Transcribed page contents:
========================================================================
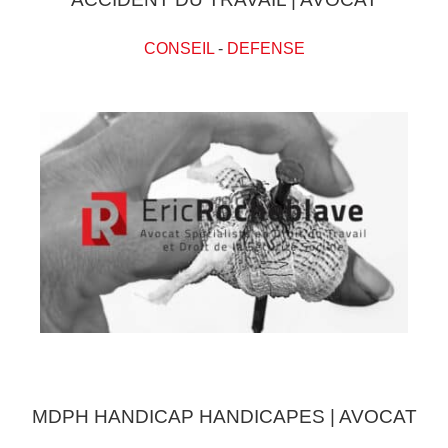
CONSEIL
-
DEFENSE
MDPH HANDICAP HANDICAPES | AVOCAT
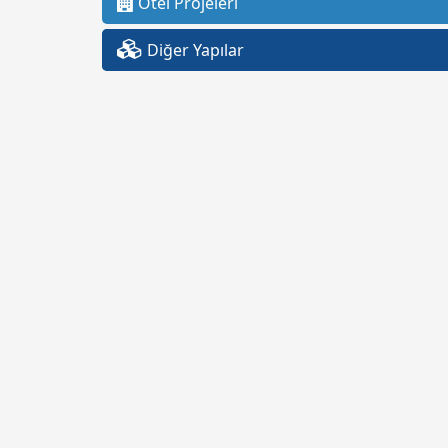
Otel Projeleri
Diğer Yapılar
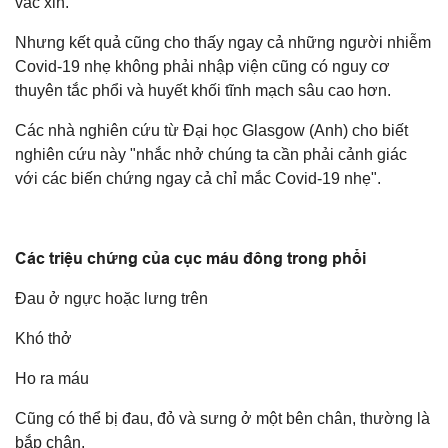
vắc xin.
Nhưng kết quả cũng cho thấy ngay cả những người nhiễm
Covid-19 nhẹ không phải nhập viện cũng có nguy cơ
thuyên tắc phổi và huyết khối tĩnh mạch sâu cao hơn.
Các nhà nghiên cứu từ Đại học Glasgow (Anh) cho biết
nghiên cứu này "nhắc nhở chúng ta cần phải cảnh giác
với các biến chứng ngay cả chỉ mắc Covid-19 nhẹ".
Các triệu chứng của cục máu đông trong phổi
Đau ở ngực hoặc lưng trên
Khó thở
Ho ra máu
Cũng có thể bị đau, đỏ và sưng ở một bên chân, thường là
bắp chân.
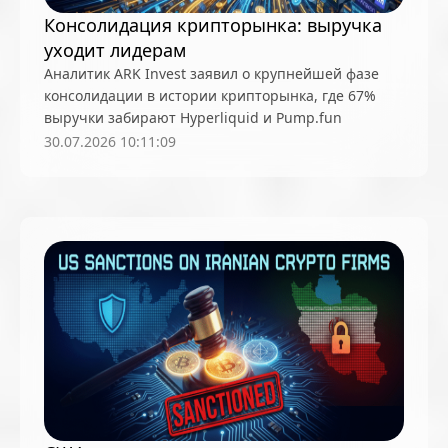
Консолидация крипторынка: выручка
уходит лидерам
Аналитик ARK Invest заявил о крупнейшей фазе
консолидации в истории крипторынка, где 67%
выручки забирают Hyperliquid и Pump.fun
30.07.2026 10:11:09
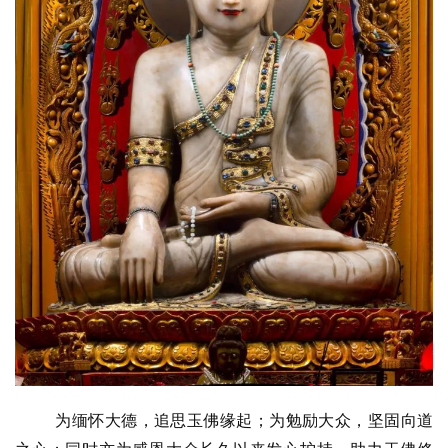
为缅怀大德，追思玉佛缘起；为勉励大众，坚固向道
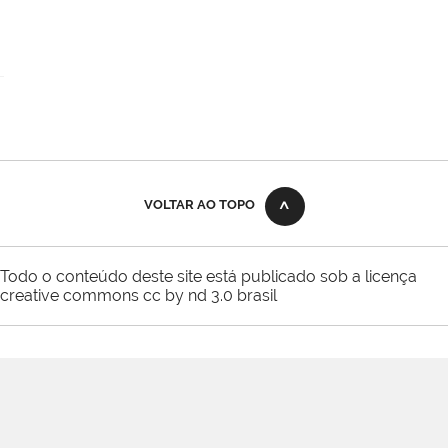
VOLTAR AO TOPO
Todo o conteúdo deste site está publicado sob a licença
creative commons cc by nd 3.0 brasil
========================================================================
Exercise description: Although the records hold pictures, return only what remains, word for word.

Solved exercise:
CONSEIL
-
DEFENSE
MDPH HANDICAP HANDICAPES | AVOCAT
Otel Projeleri
Diğer Yapılar
vắc xin.
Nhưng kết quả cũng cho thấy ngay cả những người nhiễm
Covid-19 nhẹ không phải nhập viện cũng có nguy cơ
thuyên tắc phổi và huyết khối tĩnh mạch sâu cao hơn.
Các nhà nghiên cứu từ Đại học Glasgow (Anh) cho biết
nghiên cứu này "nhắc nhở chúng ta cần phải cảnh giác
với các biến chứng ngay cả chỉ mắc Covid-19 nhẹ".
Các triệu chứng của cục máu đông trong phổi
Đau ở ngực hoặc lưng trên
Khó thở
Ho ra máu
Cũng có thể bị đau, đỏ và sưng ở một bên chân, thường là
bắp chân.
Консолидация крипторынка: выручка
уходит лидерам
Аналитик ARK Invest заявил о крупнейшей фазе
консолидации в истории крипторынка, где 67%
выручки забирают Hyperliquid и Pump.fun
30.07.2026 10:11:09
为缅怀大德，追思玉佛缘起；为勉励大众，坚固向道
VOLTAR AO TOPO
Todo o conteúdo deste site está publicado sob a licença
creative commons cc by nd 3.0 brasil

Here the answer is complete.